Task goal
In the data below, find each line that contains the word "смањење" and copy it.

Saved entries:
####################

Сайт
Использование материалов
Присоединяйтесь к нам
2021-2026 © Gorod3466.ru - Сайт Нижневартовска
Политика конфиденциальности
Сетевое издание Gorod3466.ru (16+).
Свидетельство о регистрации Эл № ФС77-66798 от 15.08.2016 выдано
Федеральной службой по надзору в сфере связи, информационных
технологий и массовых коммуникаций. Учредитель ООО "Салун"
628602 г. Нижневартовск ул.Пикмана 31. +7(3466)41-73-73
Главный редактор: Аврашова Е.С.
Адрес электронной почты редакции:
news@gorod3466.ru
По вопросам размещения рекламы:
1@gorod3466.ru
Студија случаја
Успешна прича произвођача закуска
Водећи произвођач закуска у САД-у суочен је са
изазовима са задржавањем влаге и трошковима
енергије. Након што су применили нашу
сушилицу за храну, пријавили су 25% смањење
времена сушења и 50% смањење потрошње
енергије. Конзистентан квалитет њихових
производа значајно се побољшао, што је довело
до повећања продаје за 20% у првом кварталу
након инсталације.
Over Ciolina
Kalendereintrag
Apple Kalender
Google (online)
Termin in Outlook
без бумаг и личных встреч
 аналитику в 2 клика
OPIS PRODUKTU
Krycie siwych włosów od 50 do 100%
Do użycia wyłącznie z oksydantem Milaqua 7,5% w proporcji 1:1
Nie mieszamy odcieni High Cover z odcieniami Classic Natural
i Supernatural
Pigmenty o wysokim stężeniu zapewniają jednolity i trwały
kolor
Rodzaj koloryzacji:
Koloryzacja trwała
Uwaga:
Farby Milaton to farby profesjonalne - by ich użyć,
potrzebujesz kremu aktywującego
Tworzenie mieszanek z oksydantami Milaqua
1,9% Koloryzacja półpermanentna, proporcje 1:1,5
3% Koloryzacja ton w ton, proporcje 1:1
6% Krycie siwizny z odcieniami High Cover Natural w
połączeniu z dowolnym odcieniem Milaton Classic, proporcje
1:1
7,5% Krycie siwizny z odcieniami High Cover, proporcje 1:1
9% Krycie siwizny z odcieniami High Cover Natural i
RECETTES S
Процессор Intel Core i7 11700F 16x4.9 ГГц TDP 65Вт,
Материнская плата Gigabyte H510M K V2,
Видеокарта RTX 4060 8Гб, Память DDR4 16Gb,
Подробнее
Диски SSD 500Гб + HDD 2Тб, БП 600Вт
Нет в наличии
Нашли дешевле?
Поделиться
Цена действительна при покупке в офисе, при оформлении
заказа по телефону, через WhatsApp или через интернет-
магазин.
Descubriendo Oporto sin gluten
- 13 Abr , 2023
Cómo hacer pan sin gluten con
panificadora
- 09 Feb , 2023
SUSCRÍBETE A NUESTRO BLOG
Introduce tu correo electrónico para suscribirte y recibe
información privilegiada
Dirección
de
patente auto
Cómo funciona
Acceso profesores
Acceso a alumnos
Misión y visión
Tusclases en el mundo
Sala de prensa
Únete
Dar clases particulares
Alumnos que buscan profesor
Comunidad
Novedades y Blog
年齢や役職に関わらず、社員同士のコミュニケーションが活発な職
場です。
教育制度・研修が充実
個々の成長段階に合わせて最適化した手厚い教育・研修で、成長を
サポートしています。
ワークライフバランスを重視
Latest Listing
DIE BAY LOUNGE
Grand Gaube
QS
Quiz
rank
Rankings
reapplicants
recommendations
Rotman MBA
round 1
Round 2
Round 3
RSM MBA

####################

Solution
сушилицу за храну, пријавили су 25% смањење
времена сушења и 50% смањење потрошње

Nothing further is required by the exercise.